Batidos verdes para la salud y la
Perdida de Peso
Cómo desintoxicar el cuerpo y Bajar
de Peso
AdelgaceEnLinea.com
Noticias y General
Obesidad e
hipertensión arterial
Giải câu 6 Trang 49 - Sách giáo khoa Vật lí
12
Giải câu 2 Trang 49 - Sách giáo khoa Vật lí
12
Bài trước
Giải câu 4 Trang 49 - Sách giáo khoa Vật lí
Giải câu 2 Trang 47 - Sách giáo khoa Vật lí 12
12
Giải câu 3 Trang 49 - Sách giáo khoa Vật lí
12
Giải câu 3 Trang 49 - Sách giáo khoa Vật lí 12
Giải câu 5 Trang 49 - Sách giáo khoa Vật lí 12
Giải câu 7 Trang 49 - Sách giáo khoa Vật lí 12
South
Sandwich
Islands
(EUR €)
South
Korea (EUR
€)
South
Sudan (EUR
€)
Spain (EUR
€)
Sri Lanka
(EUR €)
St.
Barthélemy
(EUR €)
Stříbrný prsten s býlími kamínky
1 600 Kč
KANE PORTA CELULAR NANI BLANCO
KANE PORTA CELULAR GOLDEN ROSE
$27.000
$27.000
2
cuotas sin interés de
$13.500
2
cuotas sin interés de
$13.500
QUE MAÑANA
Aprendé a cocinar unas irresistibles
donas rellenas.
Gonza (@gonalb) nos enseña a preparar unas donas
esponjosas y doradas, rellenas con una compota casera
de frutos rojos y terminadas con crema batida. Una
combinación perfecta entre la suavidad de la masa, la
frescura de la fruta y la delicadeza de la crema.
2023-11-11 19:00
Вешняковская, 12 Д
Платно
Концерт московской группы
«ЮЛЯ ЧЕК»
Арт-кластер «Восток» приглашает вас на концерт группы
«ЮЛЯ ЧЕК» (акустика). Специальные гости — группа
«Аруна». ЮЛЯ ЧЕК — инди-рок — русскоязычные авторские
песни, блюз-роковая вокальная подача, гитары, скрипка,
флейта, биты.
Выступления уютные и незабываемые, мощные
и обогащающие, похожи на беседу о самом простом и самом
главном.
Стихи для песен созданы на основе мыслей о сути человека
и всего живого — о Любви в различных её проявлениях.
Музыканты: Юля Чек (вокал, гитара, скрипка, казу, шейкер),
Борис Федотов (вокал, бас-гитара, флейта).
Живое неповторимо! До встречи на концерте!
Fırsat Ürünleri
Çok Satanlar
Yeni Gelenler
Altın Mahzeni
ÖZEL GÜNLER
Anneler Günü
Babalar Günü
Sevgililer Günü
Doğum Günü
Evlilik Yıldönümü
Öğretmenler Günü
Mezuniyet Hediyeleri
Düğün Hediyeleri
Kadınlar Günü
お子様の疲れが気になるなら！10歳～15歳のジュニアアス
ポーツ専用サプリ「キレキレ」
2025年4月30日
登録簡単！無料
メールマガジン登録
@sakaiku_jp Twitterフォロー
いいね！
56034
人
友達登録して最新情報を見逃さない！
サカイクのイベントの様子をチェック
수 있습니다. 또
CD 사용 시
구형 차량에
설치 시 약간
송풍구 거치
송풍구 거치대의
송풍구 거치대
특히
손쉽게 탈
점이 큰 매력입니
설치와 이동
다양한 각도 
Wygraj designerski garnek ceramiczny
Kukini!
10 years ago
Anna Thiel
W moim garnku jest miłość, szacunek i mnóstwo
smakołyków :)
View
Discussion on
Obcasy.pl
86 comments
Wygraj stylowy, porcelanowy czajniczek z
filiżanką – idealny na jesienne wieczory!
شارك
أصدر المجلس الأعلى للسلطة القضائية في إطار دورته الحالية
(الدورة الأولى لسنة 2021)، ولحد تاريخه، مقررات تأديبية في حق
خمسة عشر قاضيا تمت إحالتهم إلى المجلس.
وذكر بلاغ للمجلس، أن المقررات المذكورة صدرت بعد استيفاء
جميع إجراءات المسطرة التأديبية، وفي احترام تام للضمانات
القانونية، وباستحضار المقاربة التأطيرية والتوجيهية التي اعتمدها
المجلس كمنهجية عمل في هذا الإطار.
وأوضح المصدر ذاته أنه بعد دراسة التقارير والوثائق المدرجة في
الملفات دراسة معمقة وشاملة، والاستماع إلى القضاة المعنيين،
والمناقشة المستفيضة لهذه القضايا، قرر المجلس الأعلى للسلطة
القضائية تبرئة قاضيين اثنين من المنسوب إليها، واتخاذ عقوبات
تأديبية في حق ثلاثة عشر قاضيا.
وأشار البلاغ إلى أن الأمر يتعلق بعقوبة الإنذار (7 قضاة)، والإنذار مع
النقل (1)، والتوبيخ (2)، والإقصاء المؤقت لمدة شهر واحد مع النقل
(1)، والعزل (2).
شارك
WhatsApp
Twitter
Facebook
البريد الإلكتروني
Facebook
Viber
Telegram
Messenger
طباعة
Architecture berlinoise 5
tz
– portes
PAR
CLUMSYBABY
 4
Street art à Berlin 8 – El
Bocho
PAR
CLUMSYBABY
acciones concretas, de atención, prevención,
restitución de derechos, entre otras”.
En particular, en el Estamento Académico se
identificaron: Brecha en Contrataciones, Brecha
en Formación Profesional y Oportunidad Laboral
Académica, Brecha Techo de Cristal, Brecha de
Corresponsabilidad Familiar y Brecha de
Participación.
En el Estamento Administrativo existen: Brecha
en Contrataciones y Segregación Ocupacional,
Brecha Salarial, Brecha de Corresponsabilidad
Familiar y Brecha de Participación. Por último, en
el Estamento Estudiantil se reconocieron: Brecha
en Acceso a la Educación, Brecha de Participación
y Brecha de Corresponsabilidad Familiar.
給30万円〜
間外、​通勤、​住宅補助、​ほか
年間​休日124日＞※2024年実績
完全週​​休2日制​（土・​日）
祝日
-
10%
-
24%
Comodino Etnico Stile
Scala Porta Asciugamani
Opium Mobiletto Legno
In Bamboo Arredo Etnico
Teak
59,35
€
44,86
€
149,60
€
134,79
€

____________

## Directions for this task
Name the number of lines in the listing that contain the word "Familiar", and only that number.

## Completed exercise
3